In this context, concern about the role of Islam in Western societies is not a racist fever dream (though it’s certainly a fact easily exploited by racists, especially when nobody else will touch it), and embattled natives with valid concerns may well reach for the powerful narratives of Christian nationhood. In France, Catholic conservatives have formed coalitions with concerned liberals and feminists, in an unlikely but potent new alliance, with more women than men voting for Le Pen and the nationalist National Rally party in 2019. This new alignment was well attested by the provocative presence at Saturday’s protest of Collectif Némésis, a nationalist and feminist group which argues that migration has fueled violence against women, and appeared on stage wearing Niqabs, which they promptly stripped off in front of a cheering crowd.

Whilst Judaism was able to accommodate itself with British and Christian nationhood, that same leap has not occurred with contemporary Islam. It might well have happened — British attitudes to Islam had often been more positive than towards Judaism or Catholicism, and they were often a favoured group in the context of Empire.
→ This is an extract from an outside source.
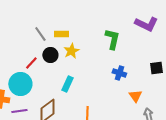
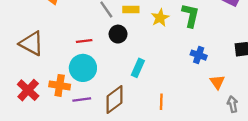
yellow star: (71, 51) -> (160, 18), moved
red line: (31, 63) -> (84, 41), moved, turned 40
Yet Islam and Britishness moved in contrary directions. The respectable 1950s norms of post-war Protestantism and the increasingly moderate tenor of a fast modernising Muslim world were soon pulled apart by social revolutions in Britain and a wave of religious fundamentalism across Islamic cultures. As Muslim immigration soared in the 21st century, Britain found itself out of touch with its own national and religious identity, and locked in an unwelcome struggle with Islamic terrorism at home and abroad. This divide might yet be bridged, but certainly not on the current trajectory of open borders, post-national politics and self-hating secularism, which has seen Muslims pushed into the arms of either sectarians, or a post-national progressive politics. 

In this fast moving world of contested identity, borderless globalisation, and civilisational rivalry, people are desperate to reconnect with the deep roots of their identity, reassert some sane and politicised cultural boundary, and feel that the authorities are once again acting in the national interest. Christianity has profound answers to these questions, and it is unsurprising that nationalists are appealing to it. 

This is a development that should be seen as at once dangerous and opportune for Christian leaders. Faith is easily distorted by crude, divisive and venal political imperatives. Instead of offering real alternatives, Christian public figures all too often simply throw in behind a discredited and dying liberal internationalism.